É o contrário. Perguntar de forma direta e acolhedora não aumenta o risco. Para muita gente, é o primeiro alívio em muito tempo — porque quem carrega esse pensamento em geral já se sente indizível.
Por que o silêncio custa caro
Quem pensa em morrer costuma testar o terreno antes. Solta uma frase de leve, faz uma piada, comenta algo em tom casual. Se o outro muda de assunto, a mensagem recebida é: aqui não dá.
Quase ninguém quer morrer. Quer que aquilo pare. São coisas diferentes, e a diferença é onde cabe ajuda.
Como perguntar
Sem rodeios e sem dramatizar. Rodeio comunica que o assunto é proibido:
- “Você tem pensado em se machucar ou em morrer?”
- “Esses pensamentos aparecem com que frequência?”
- “Você chegou a pensar em como faria?”
- “O que tem te segurado até aqui?”
A última pergunta importa tanto quanto as outras. Ela localiza o que ainda sustenta a pessoa — e é aí que o cuidado se apoia.
O que evitar
- Discutir se vale a pena viver. Argumentar afasta. Escutar aproxima.
- Reagir com choque ou julgamento.
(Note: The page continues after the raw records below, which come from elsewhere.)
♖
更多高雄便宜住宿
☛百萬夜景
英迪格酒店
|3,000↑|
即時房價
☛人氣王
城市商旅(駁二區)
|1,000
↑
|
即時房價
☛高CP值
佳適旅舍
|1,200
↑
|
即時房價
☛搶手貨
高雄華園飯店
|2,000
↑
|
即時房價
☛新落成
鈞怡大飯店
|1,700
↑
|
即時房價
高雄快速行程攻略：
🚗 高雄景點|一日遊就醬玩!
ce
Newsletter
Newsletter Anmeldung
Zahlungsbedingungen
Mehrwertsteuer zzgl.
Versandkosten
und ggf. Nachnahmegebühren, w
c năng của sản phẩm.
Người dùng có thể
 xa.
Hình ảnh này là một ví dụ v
Confirma o medo de ser um peso.
- Frases que minimizam — “você tem tudo”, “isso passa”, “pensa em quem te ama”. Todas comunicam que a dor é ilegítima.
- Prometer segredo absoluto. Não se pode. É possível prometer cuidado e transparência sobre o que será feito.
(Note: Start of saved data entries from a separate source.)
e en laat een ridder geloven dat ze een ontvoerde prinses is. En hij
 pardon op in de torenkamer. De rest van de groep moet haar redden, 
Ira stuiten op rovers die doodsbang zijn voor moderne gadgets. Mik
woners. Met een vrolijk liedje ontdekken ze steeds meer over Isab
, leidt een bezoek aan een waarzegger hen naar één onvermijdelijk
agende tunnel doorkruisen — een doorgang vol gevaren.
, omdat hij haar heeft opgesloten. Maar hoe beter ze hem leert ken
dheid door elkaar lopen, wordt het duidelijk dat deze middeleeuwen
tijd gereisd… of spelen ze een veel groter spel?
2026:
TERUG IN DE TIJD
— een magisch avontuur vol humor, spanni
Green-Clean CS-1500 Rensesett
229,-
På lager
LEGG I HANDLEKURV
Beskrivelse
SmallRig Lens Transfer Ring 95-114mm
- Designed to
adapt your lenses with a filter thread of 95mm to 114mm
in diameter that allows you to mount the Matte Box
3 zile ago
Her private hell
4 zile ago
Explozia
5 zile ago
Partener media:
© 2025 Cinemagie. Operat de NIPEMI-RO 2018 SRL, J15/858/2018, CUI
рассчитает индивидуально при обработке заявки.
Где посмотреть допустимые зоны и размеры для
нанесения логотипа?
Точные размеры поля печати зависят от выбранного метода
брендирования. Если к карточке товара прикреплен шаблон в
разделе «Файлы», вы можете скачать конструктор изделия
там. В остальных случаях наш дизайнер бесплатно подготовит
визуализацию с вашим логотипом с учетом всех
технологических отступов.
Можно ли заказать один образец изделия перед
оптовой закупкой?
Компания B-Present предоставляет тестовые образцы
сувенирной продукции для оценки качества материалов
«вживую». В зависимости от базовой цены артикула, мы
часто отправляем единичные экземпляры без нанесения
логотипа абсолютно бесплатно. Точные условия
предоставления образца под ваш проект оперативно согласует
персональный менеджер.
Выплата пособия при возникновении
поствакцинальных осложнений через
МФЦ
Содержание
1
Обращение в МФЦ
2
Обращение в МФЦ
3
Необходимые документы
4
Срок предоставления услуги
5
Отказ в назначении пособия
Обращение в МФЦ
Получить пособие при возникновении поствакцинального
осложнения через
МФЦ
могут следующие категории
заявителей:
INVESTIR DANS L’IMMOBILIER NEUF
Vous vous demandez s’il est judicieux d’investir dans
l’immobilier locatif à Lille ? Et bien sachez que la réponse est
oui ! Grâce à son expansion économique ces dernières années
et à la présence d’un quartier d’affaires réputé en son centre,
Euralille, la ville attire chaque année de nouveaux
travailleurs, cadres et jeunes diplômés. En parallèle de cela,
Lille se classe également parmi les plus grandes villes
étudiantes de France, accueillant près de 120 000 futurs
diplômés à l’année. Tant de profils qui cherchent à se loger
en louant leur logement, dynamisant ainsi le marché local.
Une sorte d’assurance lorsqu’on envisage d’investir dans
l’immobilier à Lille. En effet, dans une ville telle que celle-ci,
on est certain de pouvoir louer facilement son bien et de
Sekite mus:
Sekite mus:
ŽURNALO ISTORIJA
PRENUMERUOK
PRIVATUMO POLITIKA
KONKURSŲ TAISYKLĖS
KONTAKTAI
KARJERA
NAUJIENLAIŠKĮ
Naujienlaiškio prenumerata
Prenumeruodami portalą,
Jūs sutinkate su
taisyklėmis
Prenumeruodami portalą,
- Assumir sozinho. Ninguém sustenta isso isolado, nem profissional.
O que fazer
Ficar. Escutar sem pressa. Reduzir acesso a meios letais quando houver risco imediato. E envolver a rede — CAPS, unidade básica de saúde, emergência, psiquiatra, psicólogo. Prevenção não é um ato heroico individual; é uma rede funcionando.
Sinais que merecem atenção
- Falar em ser um peso, em sumir, em não fazer falta
- Afastamento súbito de pessoas e atividades
- Doar objetos de valor afetivo, organizar pendências, despedidas veladas
- Mudança abrupta de humor — inclusive uma calma repentina depois de um período muito ruim
- Aumento de uso de álcool ou outras substâncias
- Insônia persistente
Nenhum sinal isolado é conclusivo. O que pede atenção é a mudança em relação ao que era habitual para aquela pessoa.
Perguntar não empurra ninguém. Costuma ser a primeira porta.